Musab b. Umeyr’e de sancaktarlık görevi verilmiştir. Kendisi Bedir’de muhacirlerin, Uhut’ta bütün Müslümanların sancağını taşımıştır. Uhut Savaşı’nda sancaktarlık görevini yerine getirirken Hz. Peygamber’in yanından hiç ayrılmadı. Hz. Peygamber’i yaralayan İbn Kamîe’nin kılıç darbeleriyle her iki eli de kesildi. Bunun üzerine sancağı kollarıyla göğsüne bastırdı ve dik tutmaya çalıştı. İbn Kamîe’nin attığı mızrakla şehit oldu. Bu olay, bizlere Hz. Peygamber’in herhangi bir işle görevlendirdiği genç sahabilerin canları uğruna görevi yerine getirdiklerini göstermektedir.
- Kumandanlık
Hz. Peygamber görevlendirmede liyakat ve ehliyete dikkat ederdi. Onun birkaç kişi istisna tutulursa komutanlık görevini genellikle gençlere verdiği görülür. Amcası Hz. Abbas gibi bazı yaşlı kişiler seriyye komutanlığı istedilerse de onlara görev vermediği bilinmektedir. Özellikle Üsame b. Zeyd’i, içinde Hz. Ebu Bekir ve Hz. Ömer’in bulunduğu bir orduya komutan tayin etmesi önemlidir. Bu tayin, Hz. Peygamber’in yaşlı sahabilerin bu görevi yerine getiremeyeceklerini düşündüğünden değil, gençlere olan güvenini gösterip onlara toplumsal sorumluluk yükleme isteğinden kaynaklanmaktaydı.

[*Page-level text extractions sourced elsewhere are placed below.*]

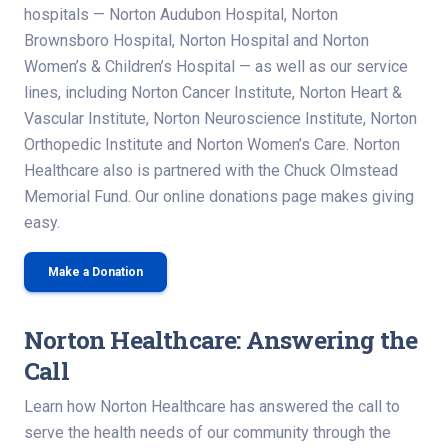
hospitals — Norton Audubon Hospital, Norton
Brownsboro Hospital, Norton Hospital and Norton
Women’s & Children’s Hospital — as well as our service
lines, including Norton Cancer Institute, Norton Heart &
Vascular Institute, Norton Neuroscience Institute, Norton
Orthopedic Institute and Norton Women’s Care. Norton
Healthcare also is partnered with the Chuck Olmstead
Memorial Fund. Our online donations page makes giving
easy.
Make a Donation
Norton Healthcare: Answering the
Call
Learn how Norton Healthcare has answered the call to
serve the health needs of our community through the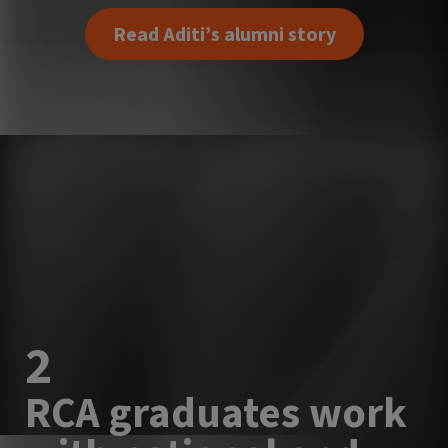
Read Aditi’s alumni story
2
RCA graduates work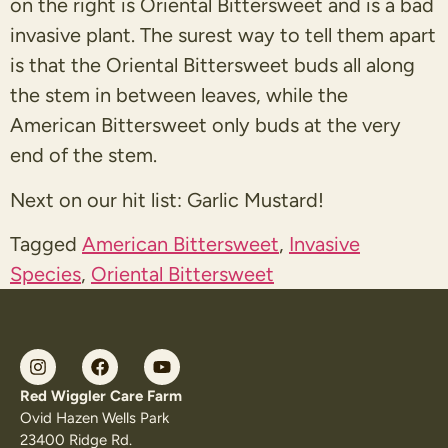
on the right is Oriental Bittersweet and is a bad
invasive plant. The surest way to tell them apart
is that the Oriental Bittersweet buds all along
the stem in between leaves, while the
American Bittersweet only buds at the very
end of the stem.
Next on our hit list: Garlic Mustard!
Tagged
American Bittersweet
,
Invasive
Species
,
Oriental Bittersweet
Red Wiggler Care Farm
Ovid Hazen Wells Park
23400 Ridge Rd.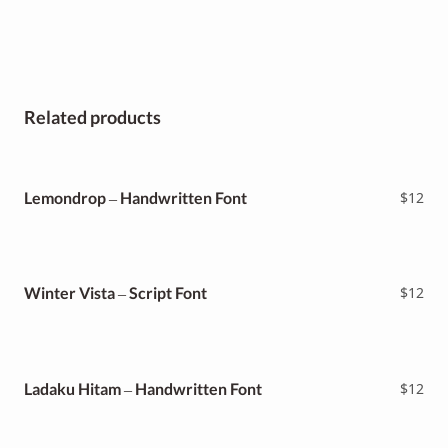
Related products
Lemondrop – Handwritten Font
$
12
Winter Vista – Script Font
$
12
Ladaku Hitam – Handwritten Font
$
12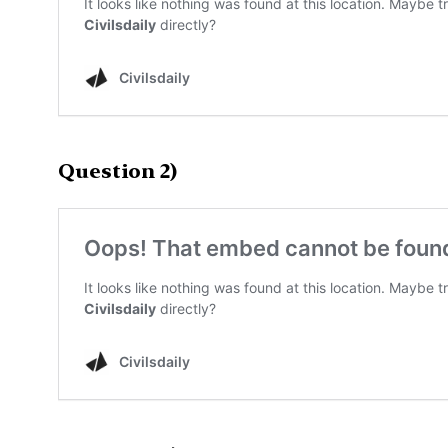
Question 2)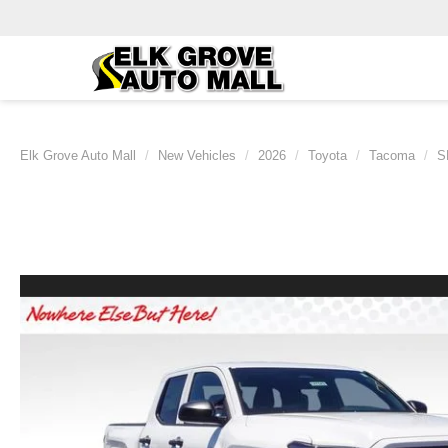
Elk Grove Auto Mall
New Vehicles
2026
Toyota
Tacoma
S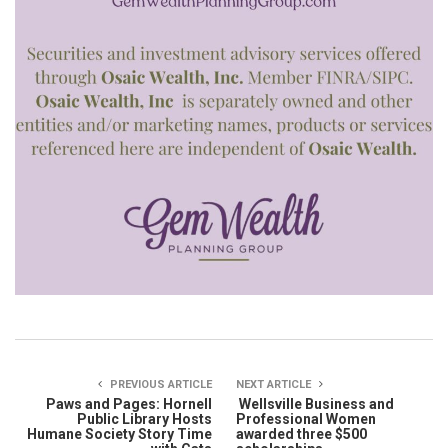
PREVIOUS ARTICLE
NEXT ARTICLE
Paws and Pages: Hornell
Wellsville Business and
Public Library Hosts
Professional Women
Humane Society Story Time
awarded three $500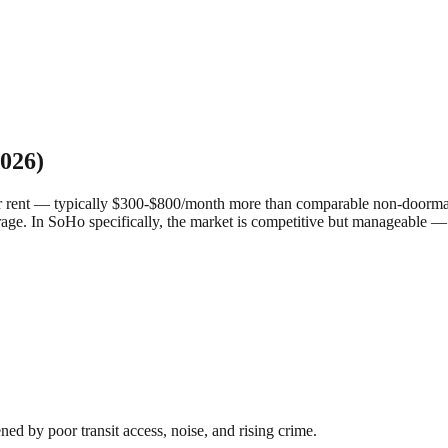
026)
r rent — typically $300-$800/month more than comparable non-doorman 
rage.
In SoHo specifically, the market is competitive but manageable —
 by poor transit access, noise, and rising crime.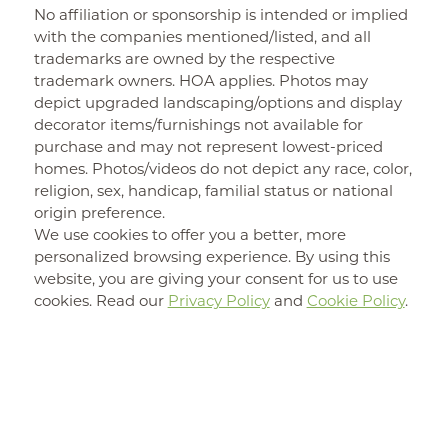
No affiliation or sponsorship is intended or implied
with the companies mentioned/listed, and all
trademarks are owned by the respective
trademark owners. HOA applies. Photos may
depict upgraded landscaping/options and display
decorator items/furnishings not available for
purchase and may not represent lowest-priced
homes. Photos/videos do not depict any race, color,
religion, sex, handicap, familial status or national
origin preference.
We use cookies to offer you a better, more
personalized browsing experience. By using this
website, you are giving your consent for us to use
cookies. Read our
Privacy Policy
and
Cookie Policy
.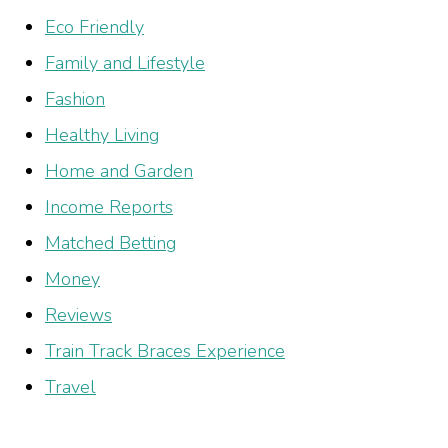
Eco Friendly
Family and Lifestyle
Fashion
Healthy Living
Home and Garden
Income Reports
Matched Betting
Money
Reviews
Train Track Braces Experience
Travel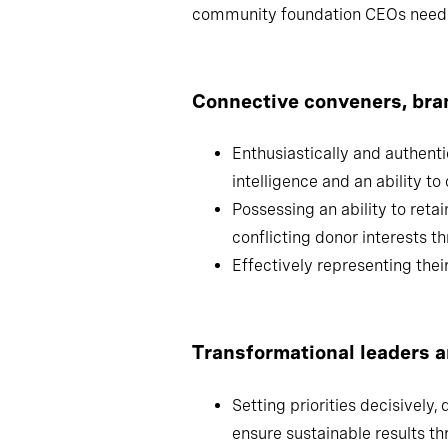
From our work advising leading CFs
community foundation CEOs need 
Connective conveners, 
Enthusiastically and authentica
and an ability to communicate 
Possessing an ability to retai
conflicting donor interests thr
Effectively representing their 
Transformational leaders 
Setting priorities decisively,
ensure sustainable results th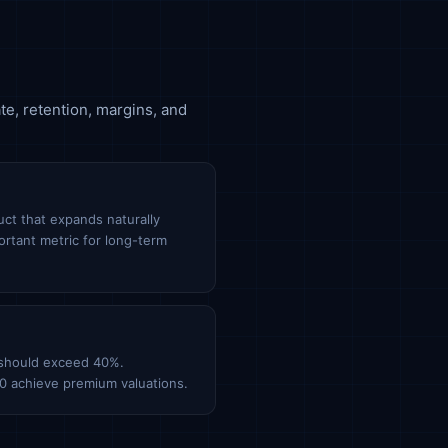
te, retention, margins, and
ct that expands naturally
ortant metric for long-term
 should exceed 40%.
0 achieve premium valuations.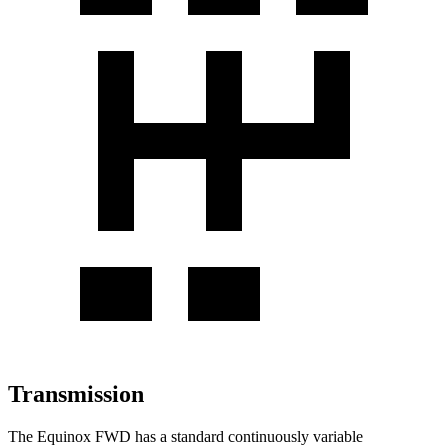
Transmission
The Equinox FWD has a standard continuously variable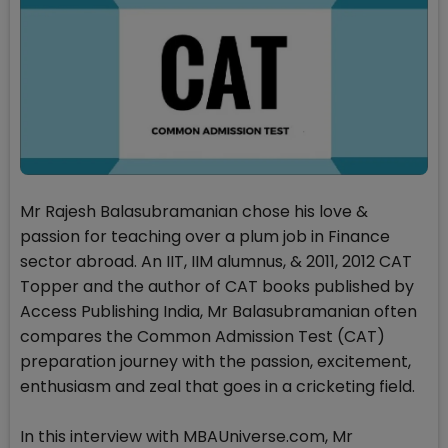
Mr Rajesh Balasubramanian chose his love &
passion for teaching over a plum job in Finance
sector abroad. An IIT, IIM alumnus, & 2011, 2012 CAT
Topper and the author of CAT books published by
Access Publishing India, Mr Balasubramanian often
compares the Common Admission Test (CAT)
preparation journey with the passion, excitement,
enthusiasm and zeal that goes in a cricketing field.
In this interview with MBAUniverse.com, Mr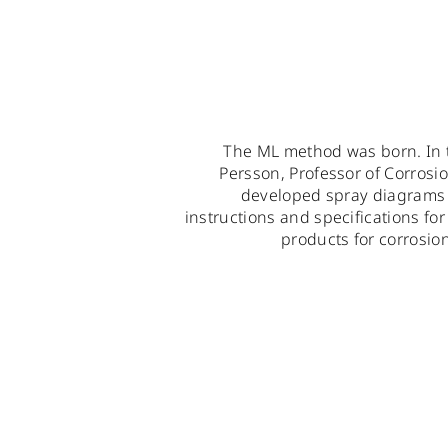
The ML method was born. In 
Persson, Professor of Corrosi
developed spray diagrams f
instructions and specifications fo
products for corrosio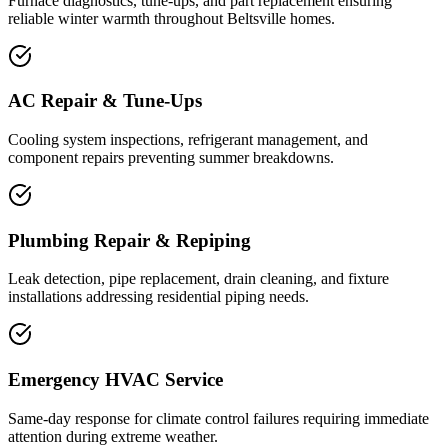
Furnace diagnostics, tune-ups, and part replacement ensuring
reliable winter warmth throughout Beltsville homes.
AC Repair & Tune-Ups
Cooling system inspections, refrigerant management, and
component repairs preventing summer breakdowns.
Plumbing Repair & Repiping
Leak detection, pipe replacement, drain cleaning, and fixture
installations addressing residential piping needs.
Emergency HVAC Service
Same-day response for climate control failures requiring immediate
attention during extreme weather.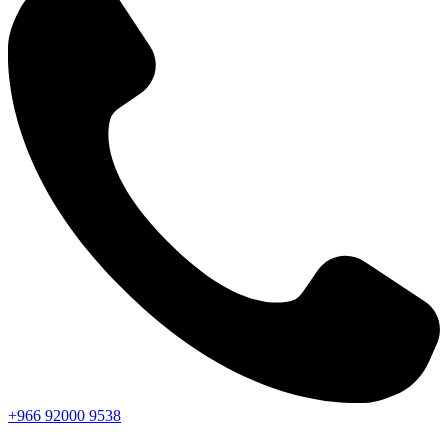
+966
92000
9538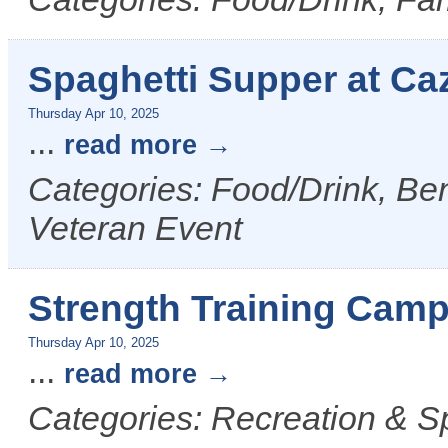
Spaghetti Supper at Ca
Thursday Apr 10, 2025
...
read more
Categories: Food/Drink, Ben
Veteran Event
Strength Training Camp
Thursday Apr 10, 2025
...
read more
Categories: Recreation & S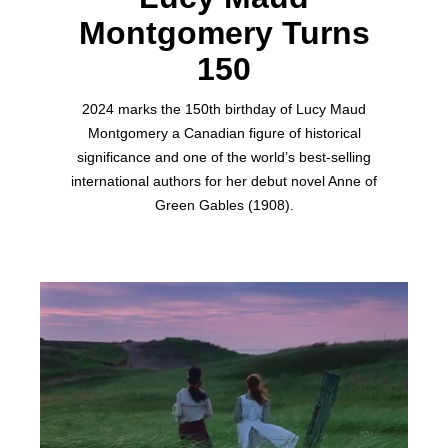
Montgomery Turns
150
2024 marks the 150th birthday of Lucy Maud
Montgomery a Canadian figure of historical
significance and one of the world’s best-selling
international authors for her debut novel Anne of
Green Gables (1908).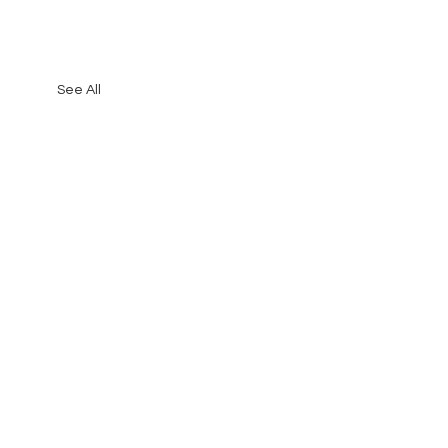
See All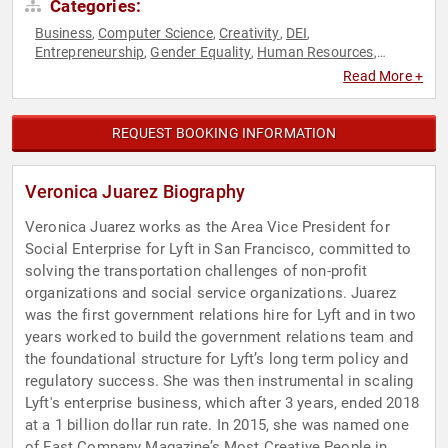
Categories:
Business
Computer Science
Creativity
DEI
,
,
,
,
Entrepreneurship
Gender Equality
Human Resources
,
,
,
Political
Technology
Women in Business
,
,
Read More +
REQUEST BOOKING INFORMATION
Veronica Juarez Biography
Veronica Juarez works as the Area Vice President for
Social Enterprise for Lyft in San Francisco, committed to
solving the transportation challenges of non-profit
organizations and social service organizations. Juarez
was the first government relations hire for Lyft and in two
years worked to build the government relations team and
the foundational structure for Lyft’s long term policy and
regulatory success. She was then instrumental in scaling
Lyft's enterprise business, which after 3 years, ended 2018
at a 1 billion dollar run rate. In 2015, she was named one
of Fast Company Magazine’s Most Creative People in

Hz. Peygamber, Hicret'in 11. yılında Suriye bölgesine göndermek üzere hazırladığı orduya Üsame’yi komutan olarak görevlendirdi. Hz. Ebu Bekir ile Hz. Ömer gibi kendisinden daha büyük ve tecrübeli sahabileri de onun emrine verdi. Bazıları Rasulüllah’ın, orduya azatlı bir kölenin genç ve tecrübesiz oğlunu kumandan tayin etmesini eleştirmeye başlamıştı. Bunu duyan Hz. Peygamber mescide gitti. Zeyd b. Hârise’yi Mûte Savaşı için kumandan tayin ettiği günleri hatırlattı. “Daha önce onun babasını kumandan tayin etmeme de karşı çıkmıştınız. Babası kumandanlığa nasıl layıksa oğlu da layıktır.” diyerek itirazların yersizliğini belirtti. Ancak Hz. Peygamber’in hazırladığı bu ordu onun rahatsızlığı ve vefatı dolayısıyla yola çıkamadı. (Arı, M. Salih, “Üsâme b. Zeyd”, DİA, c. 42, s. 361.) Hz. Ebu Bekir halife olduktan sonra ilk icraatı Hz. Peygamber’in hazırladığı bu orduyu sefere yollamak oldu. Birçok sahabi, halifeye Medine’nin güvenliği açısından Üsame ordusunu göndermekten vazgeçmesini söylediyse de Ebu Bekir Allah Rasulü’nün hazırladığı orduyu kesinlikle göndereceğini söyledi. Genç Üsame’yi göndermenin topluma kazandıracağı ahlaki etkiyi ve insanlara özgüven sağlayacağını biliyordu.
Hz. Peygamber’in kumandanlık verdiği sahabilerden biri de Zübeyr b. Avvam’dır. Zübeyr, Beni Kurayza’ya gönderilen birliğin kumandanı olarak görevlendirildi. Ayrıca Mekke’nin fethinde İslam ordusunun kumandanı ve sancaktarlarından biri olarak görev yaptı. Zübeyr, Mekke’ye üç koldan giren ordunun sol tarafını yönetti.
İlk Müslümanlardan olan Abdurrahman b. Avf da kumandanlık vazifesi verilen sahabilerdendir. Hz. Peygamber, Tebük Seferi sırasında imamlık ettiği bir namazda ona tabi olmuştur. Hz. Peygamber, ona Hicret'in altıncı yılında Dûmetülcendel üzerine yapılan bir seferde kumandanlık görevi vermiştir. (Önkal, Ahmet, “Abdurrahman b. Avf”, Türkiye DİA, İstanbul 1988, c. 1, s. 157.)